Wearing a bright pink hijab and contrasting blue sweater, a young woman who appears to be in her mid-20s leads a male dominated crowd in a piercing Arabic chant. “What does Mubarak want anyway? All Egyptians to kiss his feet? No, Mubarak, we will not! Tomorrow we’ll trample you with our shoes!” Since January 25, hundreds of thousands of young Egyptians have taken to the streets in Cairo and other major Egyptian cities, pounding the pavements in what has become the largest challenge to President Hosni Mubarak’s regime in a generation.
What distinguishes these protests is not only their success in bringing Mubarak close to complete capitulation, but also the large number of Egyptian women who have joined their male counterparts at the frontlines of the protests.
These protests have become a tipping point of Egyptian women’s civic participation for a number of reasons. Even with a quota, a paltry 1.8 percent of the seats in Egypt’s People’s Assembly are held by women. Opposition groups, who normally organized such protests in the past, claimed that this number would rise if regime change took place, but their assurances seemed spurious. Women whose needs were not reflected in the policies of these opposition groups had little reason to take the risk of joining in potentially violent protests—police usually hastened to fence in the demonstrators, and confrontations between the two would quickly degenerate into violence.
The most recent protests, however, appear to be an organic, grassroots movement, independent of any political groups; suddenly, women feel that rallying against Mubarak is not only worth the risk, but capable of producing real change.
Apart from the perceived futility of past rallies, Egyptian women have historically shied away from demonstrations for yet another reason—sexual harassment in congested, male dominated crowds.
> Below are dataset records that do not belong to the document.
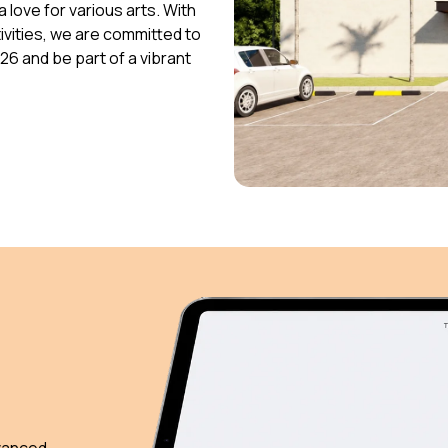
 love for various arts. With
vities, we are committed to
026 and be part of a vibrant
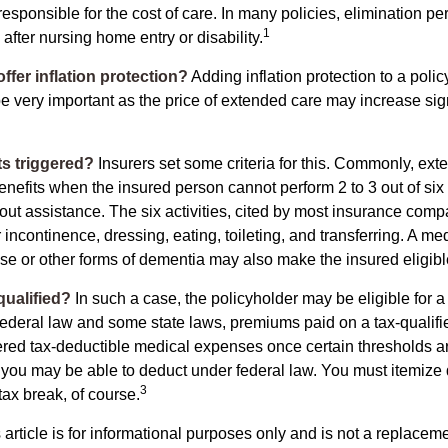
responsible for the cost of care. In many policies, elimination per
1
 after nursing home entry or disability.
ffer inflation protection?
Adding inflation protection to a polic
 be very important as the price of extended care may increase sig
s triggered?
Insurers set some criteria for this. Commonly, ex
enefits when the insured person cannot perform 2 to 3 out of six a
out assistance. The six activities, cited by most insurance comp
r incontinence, dressing, eating, toileting, and transferring. A me
se or other forms of dementia may also make the insured eligible
 qualified?
In such a case, the policyholder may be eligible for a 
federal law and some state laws, premiums paid on a tax-qualif
ered tax-deductible medical expenses once certain thresholds a
 you may be able to deduct under federal law. You must itemize 
3
 tax break, of course.
 article is for informational purposes only and is not a replacemen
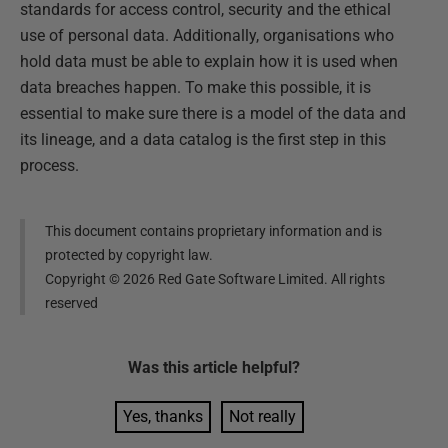
standards for access control, security and the ethical
use of personal data. Additionally, organisations who
hold data must be able to explain how it is used when
data breaches happen. To make this possible, it is
essential to make sure there is a model of the data and
its lineage, and a data catalog is the first step in this
process.
This document contains proprietary information and is
protected by copyright law.
Copyright ©
2026
Red Gate Software Limited. All rights
reserved
Was this
article
helpful?
Yes, thanks
Not really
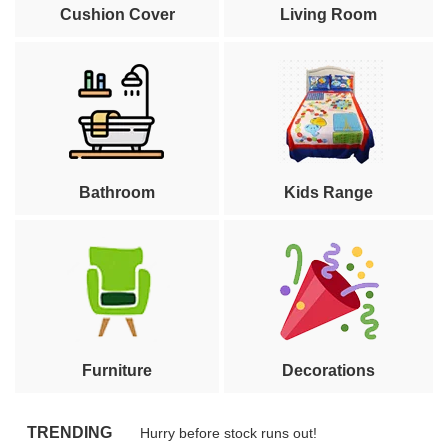
Cushion Cover
Living Room
Bathroom
Kids Range
Furniture
Decorations
TRENDING
Hurry before stock runs out!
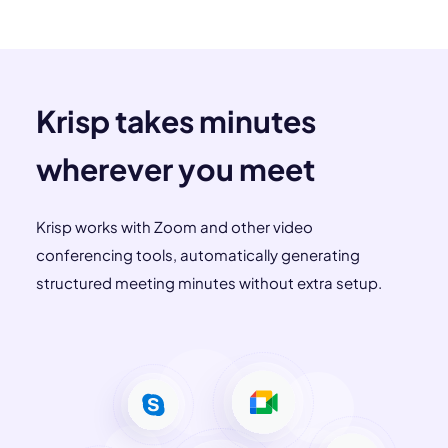
Krisp takes minutes
wherever you meet
Krisp works with Zoom and other video
conferencing tools, automatically generating
structured meeting minutes without extra setup.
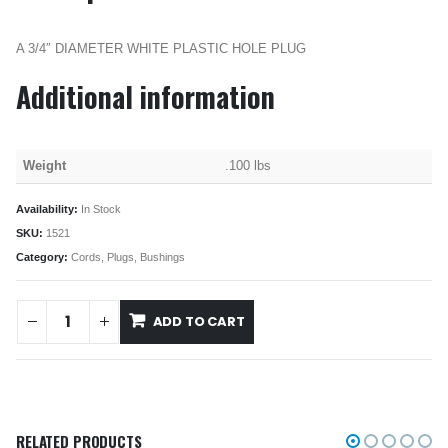
A 3/4″ DIAMETER WHITE PLASTIC HOLE PLUG
Additional information
Weight
.100 lbs
Availability:
In Stock
SKU:
1521
Category:
Cords, Plugs, Bushings
ADD TO CART
RELATED PRODUCTS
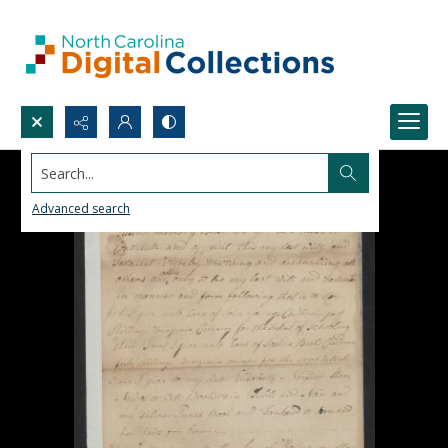
Search...
Advanced search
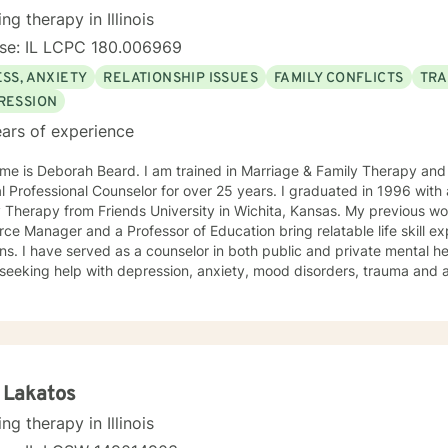
the Midwest, but I have lived all over the United States. I enjoy reading
ing therapy in Illinois
iven you some useful information
nse: IL LCPC 180.006969
 you like what you have read I look forward to meeting you.
SS, ANXIETY
RELATIONSHIP ISSUES
FAMILY CONFLICTS
TRA
RESSION
ars of experience
me is Deborah Beard. I am trained in Marriage & Family Therapy and
al Professional Counselor for over 25 years. I graduated in 1996 with
y Therapy from Friends University in Wichita, Kansas. My previous 
ce Manager and a Professor of Education bring relatable life skill e
ns. I have served as a counselor in both public and private mental he
seeking help with depression, anxiety, mood disorders, trauma and a
nt who has the courage to seek counseling is someone worth celebrating.
entleness and warmth, I try to focus on each of my clients' strengths
 to change. I utilize counseling tools from Cognitive Behavioral Ther
on Focused Therapy, and Systemic Therapy as appropriate. Each clien
ized as a wonderful foundation for their desired growth. I look forw
 Lakatos
ing therapy in Illinois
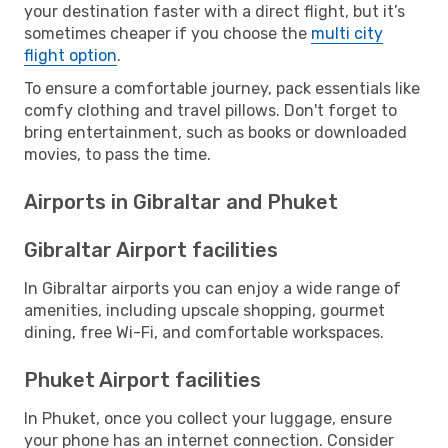
your destination faster with a direct flight, but it’s
sometimes cheaper if you choose the
multi city
flight option
.
To ensure a comfortable journey, pack essentials like
comfy clothing and travel pillows. Don't forget to
bring entertainment, such as books or downloaded
movies, to pass the time.
Airports in Gibraltar and Phuket
Gibraltar Airport facilities
In Gibraltar airports you can enjoy a wide range of
amenities, including upscale shopping, gourmet
dining, free Wi-Fi, and comfortable workspaces.
Phuket Airport facilities
In Phuket, once you collect your luggage, ensure
your phone has an internet connection. Consider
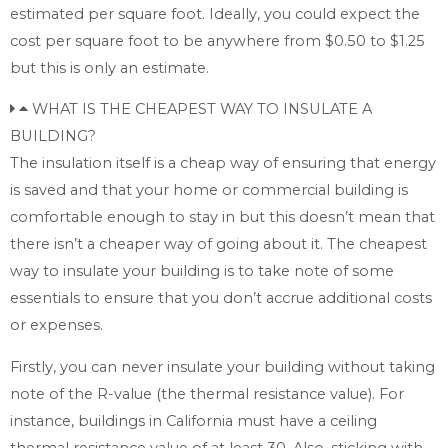
estimated per square foot. Ideally, you could expect the
cost per square foot to be anywhere from $0.50 to $1.25
but this is only an estimate.
WHAT IS THE CHEAPEST WAY TO INSULATE A
BUILDING?
The insulation itself is a cheap way of ensuring that energy
is saved and that your home or commercial building is
comfortable enough to stay in but this doesn’t mean that
there isn’t a cheaper way of going about it. The cheapest
way to insulate your building is to take note of some
essentials to ensure that you don’t accrue additional costs
or expenses.
Firstly, you can never insulate your building without taking
note of the R-value (the thermal resistance value). For
instance, buildings in California must have a ceiling
thermal resistance value of at least 30. Also, sticking with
Many Western commentators are quick to prop up Islam as the scapegoat, claiming that such misogynistic behavior is endemic of the religion and the country, but this pat explanation fails to look at the deeper socio-economic reasons behind Egyptian men’s sexually aggressive behavior on the streets.
Unemployment among men 35 and under is more than 15 percent in Egypt (a key reason, of course, why the demonstrators are clamoring for Mubarak to abdicate power). All the while, prospective brides’ parents are demanding increasingly large bridal settlements and real estate, placing marriage squarely out of reach for most of these jobless youth.
For a working-class girl’s family, a marriage to a well-to-do young man can guarantee a spot in the respected social stratum, but for an unemployed man, these high expectations spell bachelorhood an extended adolescence of sorts. Cairo and other major cities are crawling with jobless, infantilized men who Willow Wilson in her novel “The Butterfly Mosque” describes as “still sleeping in their childhood beds and taking orders from their mothers.”
Denied wives and drifting aimlessly without employment, these men vent their frustration, sexual and otherwise, by harassing women on the streets, according to Dr. Helen Rizzo, chair of the Department of Sociology and Psychology at the American University in Cairo.
“The issue is that you have young men that are unemployed hanging out on the street with nothing to do,” she explains. “This is the way they prove their manliness to each other.”
Egyptian women receive little relief from the sexual harassment they endure in most crowded public events, but the past week’s demonstrations have not been marked by the same sort of sexually aggressive behavior. Instead, both the men and the women are single-mindedly focused on political change.
Heba Lashin, 25, told ABC News that in the past she has stayed home during protests. “The risk is too high and the returns are too low,” said Lashin. “I could get groped, and no one is listening to them anyway. But now, we aren’t even thinking about this. We are all only thinking about one thing [revolution].”